The following review has a minor spoiler
Hugo has many great touches to it. Scorsese and his longtime editor Thelma Schoonmaker are adept at giving his movie great touches. There is a moment where Isabella falls down amongst a sea of people and they walk over her is extraordinary. The moment where Hugo jumps down onto the train tracks to retrieve a key somehow breathes suspense into a scene where only cynics could believe anything bad could happen. Scorsese’s films are always a cut above the rest because of these little touches.

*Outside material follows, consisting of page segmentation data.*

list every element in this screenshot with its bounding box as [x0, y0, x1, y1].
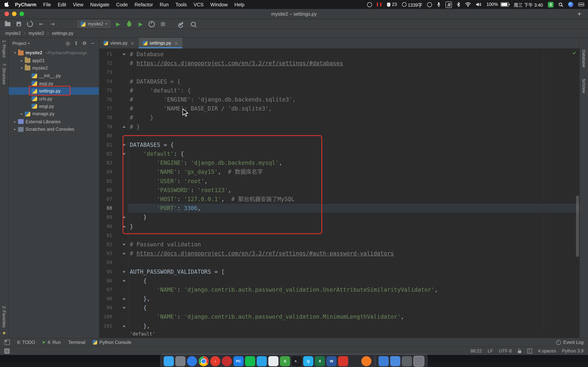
dock-icon-netease-music[interactable]: ♪ — [210, 356, 220, 366]
breadcrumb-item[interactable]: settings.py — [52, 31, 73, 36]
run-icon[interactable]: ▶ — [114, 21, 122, 27]
code-line-86[interactable]: 86 'PASSWORD': 'root123', — [99, 186, 579, 195]
code-editor[interactable]: ✔ 71# Database72# https://docs.djangopro… — [99, 49, 579, 330]
favorites-star-icon[interactable]: ★ — [2, 330, 6, 335]
code-text[interactable]: # https://docs.djangoproject.com/en/3.2/… — [128, 249, 579, 258]
hide-icon[interactable]: − — [88, 41, 97, 46]
code-line-87[interactable]: 87 'HOST': '127.0.0.1', # 那台机器安装了MySQL — [99, 195, 579, 204]
code-text[interactable]: 'USER': 'root', — [128, 177, 579, 186]
gutter[interactable]: 86 — [99, 186, 128, 195]
tool-window-switcher-icon[interactable] — [5, 340, 10, 345]
fold-marker-icon[interactable] — [123, 307, 126, 309]
expand-collapse-icon[interactable]: ↕ — [72, 41, 80, 46]
code-text[interactable] — [128, 258, 579, 267]
gutter[interactable]: 89 — [99, 213, 128, 222]
gutter[interactable]: 96 — [99, 276, 128, 285]
gutter[interactable]: 76 — [99, 95, 128, 104]
code-line-100[interactable]: 100 'NAME': 'django.contrib.auth.passwor… — [99, 313, 579, 322]
sogou-icon[interactable]: S — [548, 2, 553, 7]
menu-refactor[interactable]: Refactor — [131, 2, 156, 7]
code-line-83[interactable]: 83 'ENGINE': 'django.db.backends.mysql', — [99, 158, 579, 167]
dock-icon-folder-downloads[interactable] — [390, 356, 400, 366]
aperture-icon[interactable] — [367, 2, 372, 7]
gutter[interactable]: 93 — [99, 249, 128, 258]
code-line-77[interactable]: 77# 'NAME': BASE_DIR / 'db.sqlite3', — [99, 104, 579, 113]
code-text[interactable]: 'default': { — [128, 150, 579, 158]
bluetooth-icon[interactable] — [457, 2, 460, 7]
menu-pycharm[interactable]: PyCharm — [12, 2, 40, 7]
tool-stripe-sciview[interactable]: SciView — [582, 79, 586, 93]
word-count-icon[interactable]: 1339字 — [402, 1, 422, 8]
gutter[interactable]: 85 — [99, 177, 128, 186]
gutter[interactable]: 73 — [99, 68, 128, 77]
at-circle-icon[interactable] — [427, 2, 432, 7]
code-text[interactable]: 'NAME': 'django.contrib.auth.password_va… — [128, 285, 579, 294]
fold-marker-icon[interactable] — [123, 53, 126, 55]
gutter[interactable]: 101 — [99, 322, 128, 330]
dock-icon-terminal[interactable]: >_ — [292, 356, 302, 366]
code-text[interactable]: 'PORT': 3306, — [128, 204, 579, 213]
code-text[interactable]: }, — [128, 294, 579, 303]
code-text[interactable]: # } — [128, 113, 579, 122]
tool-stripe-database[interactable]: Database — [582, 50, 586, 67]
code-line-91[interactable]: 91 — [99, 231, 579, 240]
gutter[interactable]: 98 — [99, 294, 128, 303]
recording-icon[interactable] — [377, 3, 382, 7]
code-text[interactable]: { — [128, 303, 579, 312]
code-text[interactable]: # } — [128, 122, 579, 131]
column-mode-icon[interactable] — [527, 349, 532, 353]
menu-navigate[interactable]: Navigate — [87, 2, 113, 7]
inspection-ok-icon[interactable]: ✔ — [573, 50, 577, 56]
search-everywhere-icon[interactable] — [190, 21, 197, 27]
code-line-98[interactable]: 98 }, — [99, 294, 579, 303]
project-tree-item-asgi.py[interactable]: asgi.py — [9, 80, 99, 87]
chevron-right-icon[interactable]: ▸ — [19, 112, 24, 116]
close-window-button[interactable] — [5, 12, 9, 16]
code-text[interactable]: # 'ENGINE': 'django.db.backends.sqlite3'… — [128, 95, 579, 104]
volume-icon[interactable] — [476, 2, 482, 7]
project-tree-item-mysite2[interactable]: ▾mysite2~/PycharmProjects/gx — [9, 49, 99, 57]
dock-icon-app-stack[interactable] — [402, 356, 412, 366]
dock-icon-excel[interactable]: X — [315, 356, 325, 366]
project-tree-item-mysite2[interactable]: ▾mysite2 — [9, 64, 99, 72]
tab-settings-py[interactable]: settings.py× — [139, 38, 182, 48]
fold-marker-icon[interactable] — [123, 252, 126, 254]
fold-marker-icon[interactable] — [123, 325, 126, 327]
synchronize-icon[interactable] — [26, 21, 34, 27]
fold-marker-icon[interactable] — [123, 153, 126, 155]
fold-marker-icon[interactable] — [123, 244, 126, 246]
zoom-window-button[interactable] — [19, 12, 24, 16]
code-text[interactable]: }, — [128, 322, 579, 330]
siri-icon[interactable] — [568, 2, 573, 7]
code-line-81[interactable]: 81DATABASES = { — [99, 140, 579, 149]
code-line-101[interactable]: 101 }, — [99, 322, 579, 330]
dock-icon-qq-music[interactable] — [222, 356, 232, 366]
gutter[interactable]: 74 — [99, 77, 128, 86]
open-icon[interactable] — [4, 21, 11, 27]
fold-marker-icon[interactable] — [123, 216, 126, 218]
tool-stripe-favorites[interactable]: 2: Favorites — [2, 306, 7, 327]
python-interpreter[interactable]: Python 3.9 — [562, 348, 583, 353]
dock-icon-wechat[interactable] — [245, 356, 255, 366]
code-line-75[interactable]: 75# 'default': { — [99, 86, 579, 95]
code-text[interactable]: # Password validation — [128, 240, 579, 249]
chevron-down-icon[interactable]: ▾ — [28, 41, 30, 45]
breadcrumb-item[interactable]: mysite2 — [28, 31, 44, 36]
chevron-right-icon[interactable]: ▸ — [12, 127, 17, 131]
dock-icon-app-dark[interactable] — [350, 356, 360, 366]
lock-icon[interactable] — [518, 350, 521, 353]
dictation-mic-icon[interactable] — [437, 2, 441, 7]
gutter[interactable]: 92 — [99, 240, 128, 249]
code-text[interactable]: AUTH_PASSWORD_VALIDATORS = [ — [128, 267, 579, 276]
code-text[interactable]: 'ENGINE': 'django.db.backends.mysql', — [128, 158, 579, 167]
breadcrumb-context[interactable]: 'default' — [130, 331, 155, 337]
fold-marker-icon[interactable] — [123, 125, 126, 127]
tab-views-py[interactable]: views.py× — [99, 38, 139, 48]
dock-icon-app-blue[interactable] — [257, 356, 267, 366]
save-all-icon[interactable] — [15, 21, 22, 27]
locate-icon[interactable]: ◎ — [64, 41, 72, 46]
code-line-76[interactable]: 76# 'ENGINE': 'django.db.backends.sqlite… — [99, 95, 579, 104]
code-line-73[interactable]: 73 — [99, 68, 579, 77]
code-line-94[interactable]: 94 — [99, 258, 579, 267]
code-text[interactable]: # 'default': { — [128, 86, 579, 95]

And yet, the writing isn’t the greatest. It isn’t that there is anything bad in the writing, but that the writing itself isn’t wholly inspiring. That is the great thing about Scorsese: even in a movie where some characters make turns that don’t feel genuine, or know things they can’t know (how does Papa Georges know that Hugo knows the book isn’t burned?), Scorsese’s visual flair and Schoonmaker’s editorial finesse make the flaws fall by the wayside.
The love of early cinema is everywhere in the visuals. In other 3D movies, the fake backgrounds look like fake backgrounds. In Hugo, the backgrounds still look fake, but somehow they look like old-fashioned matte paintings, albeit ones that are moving and in 3D. The train windows are tinted so as to make the trains themselves look sepia-toned. 3D movies were not invented by Mr. Scorsese, but they were clearly invented for him.